Tal decisão somente foi revogada em 30 de abril de 2019, pelo próprio Tribunal de Contas do Estado do Piauí, que inclusive determinou que o gestor municipal promovesse a exoneração dos contratados precariamente e a nomeação dos aprovados no certame antes suspenso (Id 15158498 – Pag.5).  

Assim, considerando que a homologação do concurso ocorreu em 01° de julho de 2016, e que o certame esteve suspenso de 12 de julho de 2016 à 30 de abril de 2019, e tendo o mandamus sido impetrado em 21 de junho de 2020, conclui-se pela não ocorrência da decadência ao direito de manejo do presente remédio constitucional.

Com essas considerações, conclui-se que o Impetrante cumpriu o disposto no artigo 23 da lei 12.016/2009.

Preliminar rejeitada.

MÉRITO

Conforme relatado trata-se de APELAÇÃO CÍVEL interposta em desfavor do MUNICÍPIO DE REDENÇÃO DO GURGUÉIA-PI, com o escopo de combater sentença proferida pela 2ª Única da Comarca de Bom Jesus/PI, nos autos do MANDADO DE SEGURANÇA, nº 0800275-11.2020.8.18.0042, que julgou extinta, sem resolução do mérito, por ausência de interesse processual, com fundamento no artigo 485, incisos VI, do Código de Processo Civil.

O MM. Juiz a quo, julgou a ação com Dispositivo nos seguintes termos: “Posto isso, julgo EXTINTO o processo sem resolução do mérito, por ausência de interesse processual, na modalidade necessidade, com fundamento artigo 485, inciso VI, do CPC/2015” (Id 15158707).

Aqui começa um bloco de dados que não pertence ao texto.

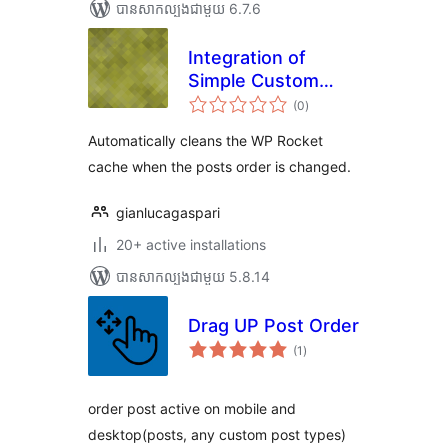
បាន​សាកល្បង​ជាមួយ 6.7.6
Integration of
Simple Custom
ការ
Post Order and WP
(0
)
វាយ
តម្លៃ
Rocket
សរុប
Automatically cleans the WP Rocket
cache when the posts order is changed.
gianlucagaspari
20+ active installations
បាន​សាកល្បង​ជាមួយ 5.8.14
Drag UP Post Order
ការ
(1
)
វាយ
តម្លៃ
សរុប
order post active on mobile and
desktop(posts, any custom post types)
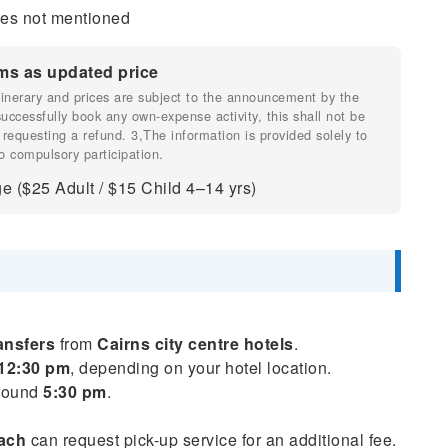
fees not mentioned
ms as updated price
 itinerary and prices are subject to the announcement by the
 successfully book any own-expense activity, this shall not be
 requesting a refund. 3,The information is provided solely to
o compulsory participation.
e ($25 Adult / $15 Child 4–14 yrs)
ansfers
from
Cairns city centre hotels
.
12:30 pm
, depending on your hotel location.
around
5:30 pm
.
each
can request pick-up service for an additional fee.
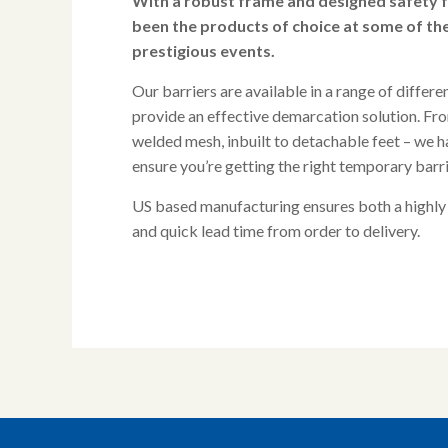
With a robust frame and designed safety 
been the products of choice at some of th
prestigious events.
Our barriers are available in a range of differe
provide an effective demarcation solution. From
welded mesh, inbuilt to detachable feet – we h
ensure you’re getting the right temporary barri
US based manufacturing ensures both a highly
and quick lead time from order to delivery.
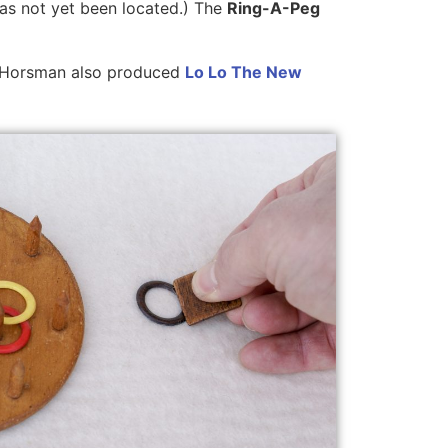
has not yet been located.) The
Ring-A-Peg
I. Horsman also produced
Lo Lo The New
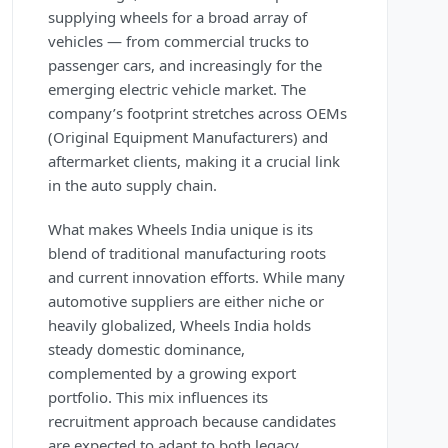
supplying wheels for a broad array of
vehicles — from commercial trucks to
passenger cars, and increasingly for the
emerging electric vehicle market. The
company’s footprint stretches across OEMs
(Original Equipment Manufacturers) and
aftermarket clients, making it a crucial link
in the auto supply chain.
What makes Wheels India unique is its
blend of traditional manufacturing roots
and current innovation efforts. While many
automotive suppliers are either niche or
heavily globalized, Wheels India holds
steady domestic dominance,
complemented by a growing export
portfolio. This mix influences its
recruitment approach because candidates
are expected to adapt to both legacy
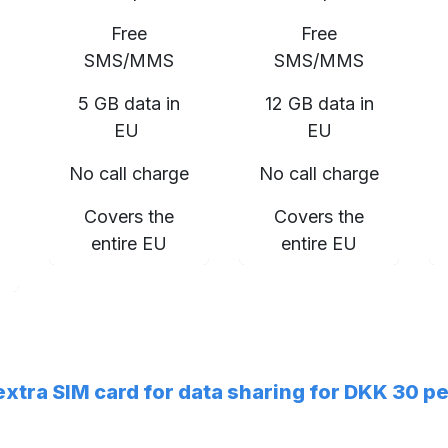
Free
Free
SMS/MMS
SMS/MMS
5 GB data in
12 GB data in
EU
EU
No call charge
No call charge
Covers the
Covers the
entire EU
entire EU
 extra SIM card for data sharing for DKK 30 p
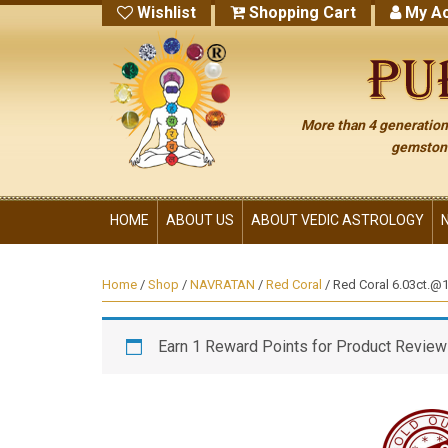
Wishlist
Shopping Cart
My Ac
More than 4 generations
gemstone
HOME
ABOUT US
ABOUT VEDIC ASTROLOGY
Home
/
Shop
/
NAVRATAN
/
Red Coral
/ Red Coral 6.03ct.@14
Earn 1 Reward Points for Product Review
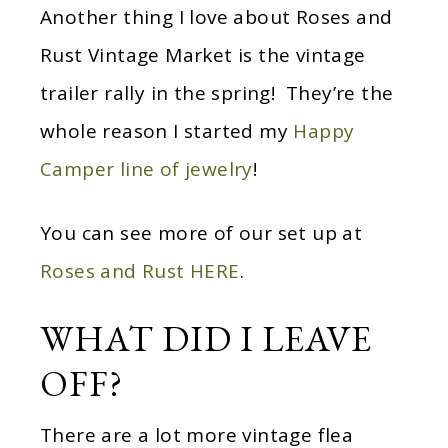
Another thing I love about Roses and
Rust Vintage Market is the vintage
trailer rally in the spring! They’re the
whole reason I started my
Happy
Camper line of jewelry
!
You can see more of our set up at
Roses and Rust HERE
.
WHAT DID I LEAVE
OFF?
There are a lot more vintage flea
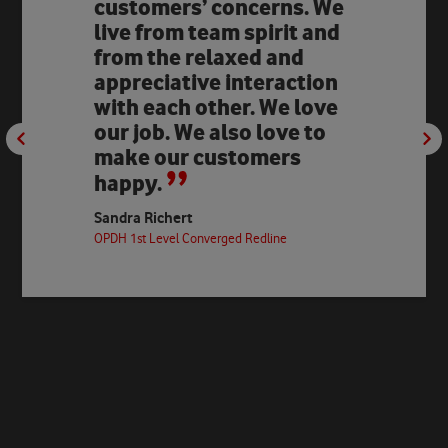
customers’ concerns. We
live from team spirit and
from the relaxed and
appreciative interaction
with each other. We love
our job. We also love to
make our customers
happy.
Sandra Richert
OPDH 1st Level Converged Redline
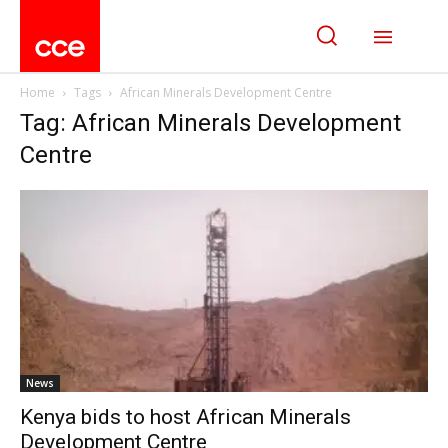
Home
Tags
African Minerals Development Centre
Tag: African Minerals Development
Centre
News
Kenya bids to host African Minerals
Development Centre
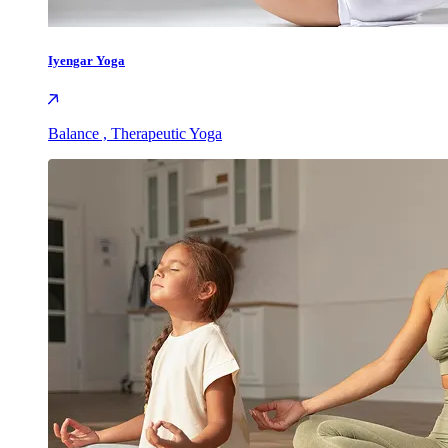
Iyengar Yoga
Balance , Therapeutic Yoga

A Procuradoria Geral de Justiça opinou pelo provimento da Apelação, para reformar a sentença, confirmando a liminar anteriormente deferida, com fundamentação (Id 17300452 – Pág.2-4), que aqui acolho passando a integrar o presente voto nos seguintes termos:

“No mérito, a matéria devolvida através do presente recurso encontra-se adstrita a extinção do feito por suposta negligência da parte impetrante, em razão da inércia em promover o andamento do feito, sem que houvesse sua intimação pessoal para se manifestar acerca do interesse no prosseguimento, sob pena de extinção.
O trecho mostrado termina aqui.